Sunday, January 11, 2015

Someone to blame

Mostly, though, what Americans seem to want, based on our hardcover purchases, is some way to beg, borrow, or steal our way back to the good life. We want someone to blame. We want someone to fix things. Republicans have capitalized most effectively on this longing, and have gained far more leverage from it over the years than Democrats, because they trust former neurosurgeons, TV-talk-show hosts, bloggers, radio personalities, and pretty much anyone who’s ever appeared on Fox News to hold forth on the lost American dream.

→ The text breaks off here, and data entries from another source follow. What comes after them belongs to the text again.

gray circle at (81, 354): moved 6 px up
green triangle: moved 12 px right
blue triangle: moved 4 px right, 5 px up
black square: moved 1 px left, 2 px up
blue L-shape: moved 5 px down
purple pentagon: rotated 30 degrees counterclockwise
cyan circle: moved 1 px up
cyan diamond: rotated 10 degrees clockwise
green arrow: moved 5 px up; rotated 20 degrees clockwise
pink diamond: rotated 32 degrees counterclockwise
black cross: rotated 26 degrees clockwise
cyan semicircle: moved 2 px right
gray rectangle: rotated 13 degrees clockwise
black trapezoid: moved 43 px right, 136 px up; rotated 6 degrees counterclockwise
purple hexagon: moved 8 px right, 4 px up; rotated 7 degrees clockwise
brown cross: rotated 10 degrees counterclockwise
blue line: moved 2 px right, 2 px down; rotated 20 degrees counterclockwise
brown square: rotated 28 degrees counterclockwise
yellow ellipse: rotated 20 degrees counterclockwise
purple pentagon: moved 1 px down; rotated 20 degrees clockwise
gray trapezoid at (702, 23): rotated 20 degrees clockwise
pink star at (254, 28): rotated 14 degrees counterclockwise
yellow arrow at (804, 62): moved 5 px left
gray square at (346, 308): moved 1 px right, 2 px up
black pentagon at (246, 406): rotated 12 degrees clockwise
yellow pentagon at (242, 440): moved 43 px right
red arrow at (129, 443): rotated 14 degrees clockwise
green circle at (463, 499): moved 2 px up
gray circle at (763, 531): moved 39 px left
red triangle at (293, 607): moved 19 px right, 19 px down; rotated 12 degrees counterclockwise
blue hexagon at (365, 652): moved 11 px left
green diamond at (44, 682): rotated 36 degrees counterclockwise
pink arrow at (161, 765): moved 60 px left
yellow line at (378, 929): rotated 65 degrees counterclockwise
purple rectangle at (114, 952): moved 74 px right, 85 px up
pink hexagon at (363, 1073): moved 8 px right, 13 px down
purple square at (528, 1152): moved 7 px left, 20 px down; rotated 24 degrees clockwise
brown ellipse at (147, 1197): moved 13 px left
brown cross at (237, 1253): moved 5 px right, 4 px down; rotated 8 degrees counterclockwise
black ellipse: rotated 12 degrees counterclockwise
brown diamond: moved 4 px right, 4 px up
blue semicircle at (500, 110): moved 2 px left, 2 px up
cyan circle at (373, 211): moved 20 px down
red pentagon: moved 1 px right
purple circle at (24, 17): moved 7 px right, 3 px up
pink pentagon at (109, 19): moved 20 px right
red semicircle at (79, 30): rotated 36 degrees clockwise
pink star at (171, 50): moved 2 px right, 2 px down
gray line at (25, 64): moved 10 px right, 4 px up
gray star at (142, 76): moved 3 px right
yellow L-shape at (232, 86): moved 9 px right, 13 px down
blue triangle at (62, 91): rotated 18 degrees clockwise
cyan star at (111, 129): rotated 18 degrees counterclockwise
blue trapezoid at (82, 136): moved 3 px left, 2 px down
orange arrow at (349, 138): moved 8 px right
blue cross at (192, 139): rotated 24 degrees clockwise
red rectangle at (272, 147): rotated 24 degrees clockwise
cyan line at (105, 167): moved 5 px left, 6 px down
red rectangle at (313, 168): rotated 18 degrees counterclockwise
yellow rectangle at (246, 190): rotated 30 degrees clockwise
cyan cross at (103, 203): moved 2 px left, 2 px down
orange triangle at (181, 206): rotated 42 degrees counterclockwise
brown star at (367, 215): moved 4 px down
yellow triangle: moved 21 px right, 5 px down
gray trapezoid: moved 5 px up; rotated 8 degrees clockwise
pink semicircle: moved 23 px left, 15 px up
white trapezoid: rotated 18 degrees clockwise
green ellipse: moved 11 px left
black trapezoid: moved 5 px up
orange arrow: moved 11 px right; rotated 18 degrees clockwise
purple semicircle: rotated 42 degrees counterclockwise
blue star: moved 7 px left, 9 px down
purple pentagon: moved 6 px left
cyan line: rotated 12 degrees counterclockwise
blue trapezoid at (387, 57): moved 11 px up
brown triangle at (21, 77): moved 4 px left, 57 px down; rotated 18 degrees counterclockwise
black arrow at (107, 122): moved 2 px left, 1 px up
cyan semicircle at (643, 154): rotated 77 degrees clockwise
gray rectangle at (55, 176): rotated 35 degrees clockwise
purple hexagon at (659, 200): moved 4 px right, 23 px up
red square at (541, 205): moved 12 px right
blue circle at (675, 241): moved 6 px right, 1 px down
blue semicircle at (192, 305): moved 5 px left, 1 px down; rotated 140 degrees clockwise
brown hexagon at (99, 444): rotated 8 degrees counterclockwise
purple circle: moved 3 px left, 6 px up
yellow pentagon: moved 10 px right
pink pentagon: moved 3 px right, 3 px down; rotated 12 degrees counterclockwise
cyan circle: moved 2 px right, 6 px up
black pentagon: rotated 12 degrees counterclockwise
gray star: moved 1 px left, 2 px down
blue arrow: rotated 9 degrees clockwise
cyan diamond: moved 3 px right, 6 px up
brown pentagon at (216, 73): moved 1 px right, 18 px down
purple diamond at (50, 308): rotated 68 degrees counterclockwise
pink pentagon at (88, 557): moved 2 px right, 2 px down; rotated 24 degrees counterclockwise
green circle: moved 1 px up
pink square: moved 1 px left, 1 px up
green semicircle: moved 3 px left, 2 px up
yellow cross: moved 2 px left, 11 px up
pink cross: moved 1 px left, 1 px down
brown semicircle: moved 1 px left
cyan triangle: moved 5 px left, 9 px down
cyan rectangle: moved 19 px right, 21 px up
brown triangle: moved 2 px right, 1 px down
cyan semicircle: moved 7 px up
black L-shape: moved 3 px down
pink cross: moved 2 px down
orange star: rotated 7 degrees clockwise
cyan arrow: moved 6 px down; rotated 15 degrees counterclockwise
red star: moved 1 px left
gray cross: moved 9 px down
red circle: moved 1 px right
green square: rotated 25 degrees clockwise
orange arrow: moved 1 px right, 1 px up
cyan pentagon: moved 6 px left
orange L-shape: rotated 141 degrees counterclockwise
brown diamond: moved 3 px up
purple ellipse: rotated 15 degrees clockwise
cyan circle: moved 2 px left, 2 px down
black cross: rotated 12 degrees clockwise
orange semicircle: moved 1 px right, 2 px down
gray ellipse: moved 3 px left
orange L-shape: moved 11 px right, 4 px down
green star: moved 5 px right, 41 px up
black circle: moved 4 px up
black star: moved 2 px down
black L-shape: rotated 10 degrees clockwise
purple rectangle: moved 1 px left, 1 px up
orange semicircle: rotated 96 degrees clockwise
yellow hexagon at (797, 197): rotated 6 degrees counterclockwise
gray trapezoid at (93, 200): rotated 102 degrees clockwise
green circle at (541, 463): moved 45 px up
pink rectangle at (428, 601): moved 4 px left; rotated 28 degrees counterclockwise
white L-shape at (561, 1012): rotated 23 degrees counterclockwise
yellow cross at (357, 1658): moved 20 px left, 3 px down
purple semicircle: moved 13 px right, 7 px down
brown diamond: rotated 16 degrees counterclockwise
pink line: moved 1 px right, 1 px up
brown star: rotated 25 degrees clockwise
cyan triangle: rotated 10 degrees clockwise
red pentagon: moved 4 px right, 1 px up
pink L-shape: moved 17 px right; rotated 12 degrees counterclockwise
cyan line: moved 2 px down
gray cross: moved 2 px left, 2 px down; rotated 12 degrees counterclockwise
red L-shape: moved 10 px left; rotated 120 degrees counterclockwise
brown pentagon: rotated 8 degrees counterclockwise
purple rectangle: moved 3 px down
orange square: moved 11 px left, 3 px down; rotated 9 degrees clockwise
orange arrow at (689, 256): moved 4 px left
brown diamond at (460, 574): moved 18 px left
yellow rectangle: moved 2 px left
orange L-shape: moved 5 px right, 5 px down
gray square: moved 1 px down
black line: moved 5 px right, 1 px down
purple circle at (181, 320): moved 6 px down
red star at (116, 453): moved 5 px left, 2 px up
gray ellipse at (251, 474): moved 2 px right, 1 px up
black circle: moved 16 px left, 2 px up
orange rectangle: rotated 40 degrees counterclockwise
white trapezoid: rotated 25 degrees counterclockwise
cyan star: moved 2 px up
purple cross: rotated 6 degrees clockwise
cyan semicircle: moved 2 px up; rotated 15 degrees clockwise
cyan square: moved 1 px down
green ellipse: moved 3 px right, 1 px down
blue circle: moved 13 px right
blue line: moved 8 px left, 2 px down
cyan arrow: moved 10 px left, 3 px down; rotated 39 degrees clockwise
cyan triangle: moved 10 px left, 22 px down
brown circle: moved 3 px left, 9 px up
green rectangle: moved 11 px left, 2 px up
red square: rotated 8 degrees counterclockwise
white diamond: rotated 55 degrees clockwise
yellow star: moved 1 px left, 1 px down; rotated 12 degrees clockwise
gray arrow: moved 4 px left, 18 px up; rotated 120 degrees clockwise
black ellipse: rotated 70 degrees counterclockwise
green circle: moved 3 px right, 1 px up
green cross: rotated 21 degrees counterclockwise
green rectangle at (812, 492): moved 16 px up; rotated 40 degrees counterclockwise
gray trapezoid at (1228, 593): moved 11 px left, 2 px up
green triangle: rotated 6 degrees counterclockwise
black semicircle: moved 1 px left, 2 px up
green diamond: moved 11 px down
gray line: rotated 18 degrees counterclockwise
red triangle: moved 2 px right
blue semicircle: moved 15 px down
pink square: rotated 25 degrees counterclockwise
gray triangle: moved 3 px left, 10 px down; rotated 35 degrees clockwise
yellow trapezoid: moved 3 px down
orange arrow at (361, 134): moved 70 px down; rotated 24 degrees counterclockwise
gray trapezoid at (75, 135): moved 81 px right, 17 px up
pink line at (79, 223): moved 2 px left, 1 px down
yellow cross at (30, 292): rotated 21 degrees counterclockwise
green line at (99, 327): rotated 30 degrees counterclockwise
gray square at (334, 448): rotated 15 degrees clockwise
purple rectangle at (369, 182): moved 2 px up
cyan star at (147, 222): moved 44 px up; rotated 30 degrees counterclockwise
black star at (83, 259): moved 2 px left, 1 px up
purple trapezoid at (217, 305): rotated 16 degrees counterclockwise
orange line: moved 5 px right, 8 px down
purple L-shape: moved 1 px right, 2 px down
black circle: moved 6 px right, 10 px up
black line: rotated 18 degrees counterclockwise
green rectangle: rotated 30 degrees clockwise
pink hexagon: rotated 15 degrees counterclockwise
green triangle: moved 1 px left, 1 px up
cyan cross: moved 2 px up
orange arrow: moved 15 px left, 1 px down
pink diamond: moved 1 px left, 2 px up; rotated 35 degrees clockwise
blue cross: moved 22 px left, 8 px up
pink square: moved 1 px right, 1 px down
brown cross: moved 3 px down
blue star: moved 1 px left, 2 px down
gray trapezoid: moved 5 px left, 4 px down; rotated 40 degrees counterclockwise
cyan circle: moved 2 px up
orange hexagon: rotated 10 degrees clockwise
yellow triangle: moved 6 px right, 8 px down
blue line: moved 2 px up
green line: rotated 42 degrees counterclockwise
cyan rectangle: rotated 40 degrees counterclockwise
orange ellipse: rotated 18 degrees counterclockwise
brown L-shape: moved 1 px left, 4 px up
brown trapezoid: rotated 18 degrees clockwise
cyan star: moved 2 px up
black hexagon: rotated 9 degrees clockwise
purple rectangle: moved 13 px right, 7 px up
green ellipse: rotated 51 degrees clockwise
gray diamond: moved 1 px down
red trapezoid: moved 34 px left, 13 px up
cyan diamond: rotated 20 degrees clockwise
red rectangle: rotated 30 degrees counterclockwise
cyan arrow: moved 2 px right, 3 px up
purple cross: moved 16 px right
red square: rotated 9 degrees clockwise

Heather Havrilesky Mansplanation Nation: How two decades of nonfiction best sellers teem with fake self-assurance—and testosterone __________________________________________________________________________________________________We just want someone to blame, someone to make things like they used to be... most of us get dragged kicking and streaming through this aging process, things were easier and simpler when mom told us when to go to bed and Ronald Reagan told us we were the best darn country in the world. And that basic formula worked for all the generations that we've known on a personal basis or the one's our parents knew. For a little over 100 years we were on a national plateau where things developed incrementally and for most people, things got incrementally better. It's not working like that now, and probably never will again. Which is making everyone freak out and as Havrilesky says, looking for someone to blame. Radical fundamentalist Muslims want to blame non-Muslims, Leftist want to blame Corporations, Fundamentalist Republicans want to blame poor people and Obama. And the great challenge is the last 100 years haven't prepared us to cooperate or collaborate to find solutions and deal with exponential changes. We've been programmed to compete, not partner.